Prévoyance et retraite collective

Les conseillers doivent être vigilants au cas des mandataires sociaux

La circulaire questions-réponses sur le caractère collectif et obligatoire est parue le 7 février dernier. Certains points sont importants pour les TPE/PME. Frank Wismer avocat associé du cabinet Fromont, Briens, livre une brève analyse et revient sur une décision toute récente du 13 février 2013 de la Cour de cassation.
Frank Wismer, avocat associé, Fromont, Briens

Après le décret du 9 janvier 2012 (n°2012-25), la circulaire du 25 septembre 2013 (n°2013/344), voici venue la lettre-circulaire Acoss du 4 février 2014 qui vient encore apporter une pierre à l’édifice doctrinal. Les 31 "questions/réponses" que compte ce texte contiennent certaines positions favorables (sort des « articles 36 de l’annexe de la CCN Agirc » non affiliés à l’Agirc, cas des CCN appliquées volontairement, prise en compte de l’âge dans le calcul des rentes de conjoint, recours souple aux taux croissants en fonction de la rémunération en matière de retraite,…). La circulaire précise aussi que le financement du comité d’entreprise, à condition qu’il bénéficie à l’ensemble des salariés, est assimilé à une contribution de l’employeur. Enfin, sur le cas des dispenses prévues par le décret du 9 janvier 2012 non applicables aux contrats mis en place par décision unilatérale de l’employeur, la Place est en attente d’un décret correctif, mais la circulaire indique que ces dispenses peuvent être instituées dès à présent dans l’attente du décret modificatif.

Ne pas confondre ce qu’exigent les Urssaf et le Code du commerce. L’Acoss considère qu’en l’absence de décision du conseil d’administration (ou délibération de l’assemblée générale pour une SARL), la seule hypothèse dans laquelle un mandataire social peut bénéficier d’un financement exonéré de l’entreprise en matière de prévoyance complémentaire ou de retraite supplémentaire est celle où la catégorie bénéficiaire est définie par référence au champ de la convention Agirc.
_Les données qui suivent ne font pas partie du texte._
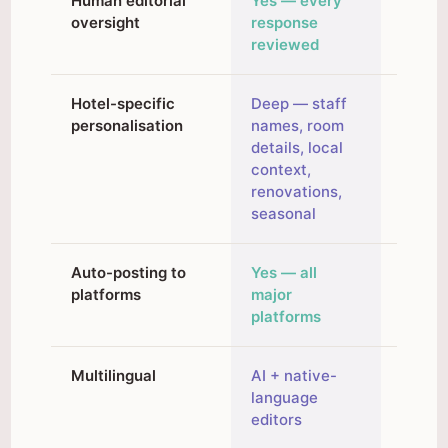
Human editorial
Yes — every
No — f
oversight
response
autom
reviewed
Hotel-specific
Deep — staff
Brand 
personalisation
names, room
traini
details, local
existi
context,
respo
renovations,
seasonal
Auto-posting to
Yes — all
No — 
platforms
major
paste 
platforms
Multilingual
AI + native-
AI-ge
language
editors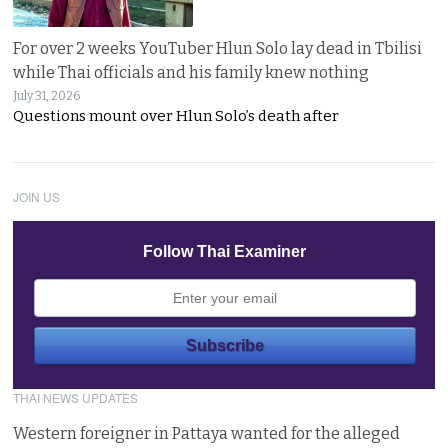
For over 2 weeks YouTuber Hlun Solo lay dead in Tbilisi
while Thai officials and his family knew nothing
July 31, 2026
Questions mount over Hlun Solo’s death after
JOIN US
Follow Thai Examiner
THAI NEWS UPDATES
Western foreigner in Pattaya wanted for the alleged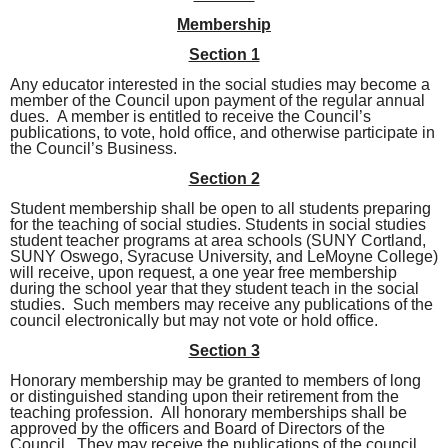
Membership
Section 1
Any educator interested in the social studies may become a
member of the Council upon payment of the regular annual
dues. A member is entitled to receive the Council’s
publications, to vote, hold office, and otherwise participate in
the Council’s Business.
Section 2
Student membership shall be open to all students preparing
for the teaching of social studies.
Students in social studies
student teacher programs at area schools (SUNY Cortland,
SUNY Oswego, Syracuse University, and LeMoyne College)
will receive, upon request, a one year free membership
during the school year that they student teach in the social
studies.
Such members may receive any publications of the
council electronically but may not vote or hold office.
Section 3
Honorary membership may be granted to members of long
or distinguished standing upon their retirement from the
teaching profession. All honorary memberships shall be
approved by the officers and Board of Directors of the
Council. They may receive the publications of the council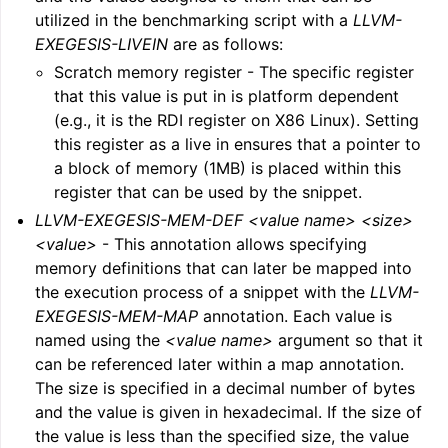
utilized in the benchmarking script with a
LLVM-
EXEGESIS-LIVEIN
are as follows:
Scratch memory register - The specific register
that this value is put in is platform dependent
(e.g., it is the RDI register on X86 Linux). Setting
this register as a live in ensures that a pointer to
a block of memory (1MB) is placed within this
register that can be used by the snippet.
LLVM-EXEGESIS-MEM-DEF <value name> <size>
<value>
- This annotation allows specifying
memory definitions that can later be mapped into
the execution process of a snippet with the
LLVM-
EXEGESIS-MEM-MAP
annotation. Each value is
named using the
<value name>
argument so that it
can be referenced later within a map annotation.
The size is specified in a decimal number of bytes
and the value is given in hexadecimal. If the size of
the value is less than the specified size, the value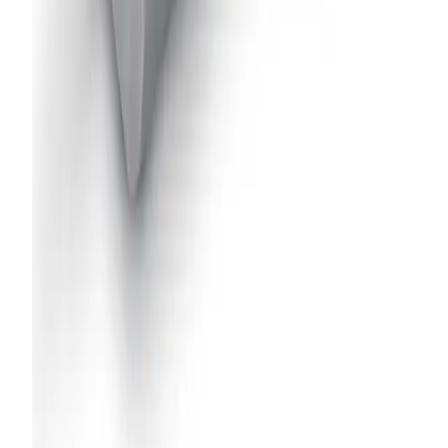
AA22AUH-7676
Air-Actuated Hydraulic Nozzle with
Flow up to 2 gpm and Extensions up to
36"
Model
AA22AUH-SS-11024
Air-Actuated Hydraulic Nozzle with
Flow up to 5 gpm and Recirculating
Inlets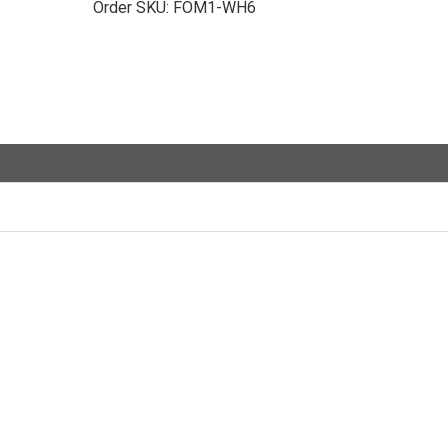
Order SKU:
FOM1-WH6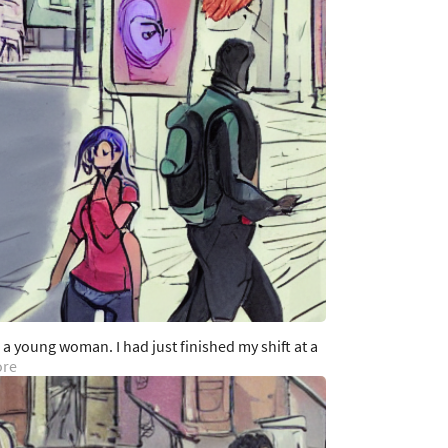
s a young woman. I had just finished my shift at a
ore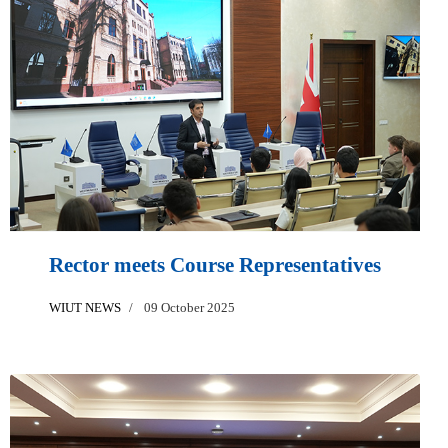
Rector meets Course Representatives
WIUT NEWS
09 October 2025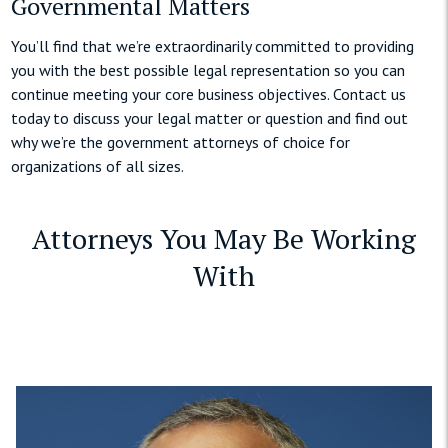
Governmental Matters
You’ll find that we’re extraordinarily committed to providing
you with the best possible legal representation so you can
continue meeting your core business objectives. Contact us
today to discuss your legal matter or question and find out
why we’re the government attorneys of choice for
organizations of all sizes.
Attorneys You May Be Working
With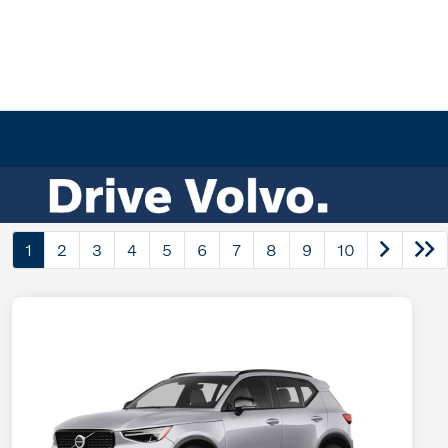
1
2
3
4
5
6
7
8
9
10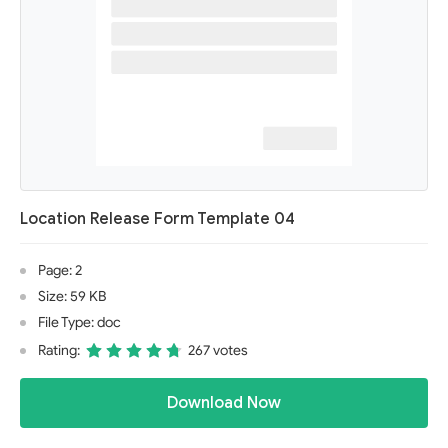
Location Release Form Template 04
Page: 2
Size: 59 KB
File Type: doc
Rating:
267 votes
Download Now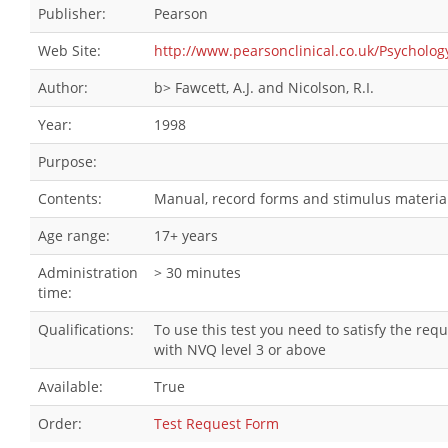
Publisher:
Pearson
Web Site:
http://www.pearsonclinical.co.uk/Psychol
Author:
b> Fawcett, A.J. and Nicolson, R.I.
Year:
1998
Purpose:
Contents:
Manual, record forms and stimulus material
Age range:
17+ years
Administration
> 30 minutes
time:
Qualifications:
To use this test you need to satisfy the re
with NVQ level 3 or above
Available:
True
Order:
Test Request Form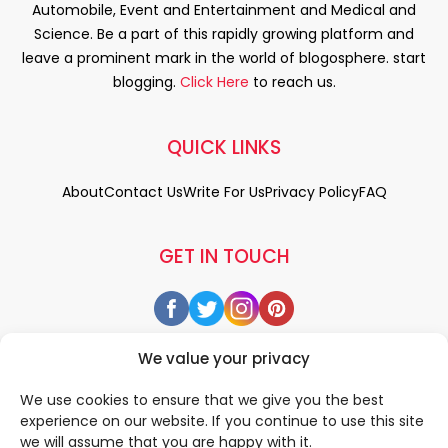
Automobile, Event and Entertainment and Medical and
Science. Be a part of this rapidly growing platform and
leave a prominent mark in the world of blogosphere. start
blogging.
Click Here
to reach us.
QUICK LINKS
About
Contact Us
Write For Us
Privacy Policy
FAQ
GET IN TOUCH
We value your privacy
We use cookies to ensure that we give you the best
experience on our website. If you continue to use this site
we will assume that you are happy with it.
Dans les autres cas, une telle décision (ou délibération) est nécessaire. Frank Wismer attire l’attention sur cet aspect et avertit les dirigeants et leurs conseils de ne pas s’en tenir à cette vision restrictive dans la mesure où le droit des sociétés impose que l’avantage soit autorisé, en toute hypothèse, par une décision du conseil d’administration pour les SA et par une délibération de l’assemblée générale pour les SARL. En d’autres termes, il ne faut pas confondre ce qu’exigent les Urssaf pendant leur contrôle avec ce qu’impose le Code du commerce.

Une lecture restrictive et contestable. Frank Wismer ajoute : si l’on peut penser de prime abord que cette réponse est favorable en ce qu’elle n’exige pas des Urssaf qu’elles sollicitent la production de l’autorisation de l’avantage lorsque le mandataire social est affilié à un régime de salariés « cadre au sens de l’girc », c’est une fausse bonne nouvelle. En réalité, il ne faut pas perdre de vue que la circulaire DSS du 25 septembre 2013 semble ne valider l’exonération du financement de l’entreprise au bénéfice du mandataire uniquement s’il est affilié à un régime catégoriel défini à partir du critère 1 du décret de janvier 2012 (cadre au sens de l’Agirc) ou du critère 2 (tranche de rémunération). Mais c’est une lecture très restrictive et particulièrement contestable. Les mandataires affiliés par ordre de la loi au régime général de sécurité sociale (art. L311-3 CSS) sont placés dans la même situation que des salariés cadres supérieurs. En droit, ils doivent bénéficier de l’exonération dans les mêmes conditions, même si celle-ci résulte des critères n°3 (catégorie ou classification des CCN) ou n°4 (sous catégorie de ces mêmes CCN). Rappelons que la Cour de cassation a validé cette assimilation sous l’empire des règles d’exonération antérieures au décret de janvier 2012 (Cass. 2ème Civ. 19 décembre 2013, n°12-28429). Il faut pouvoir opposer aux Urssaf cette décision qui me parait pouvoir être transposée aux règles actuelles.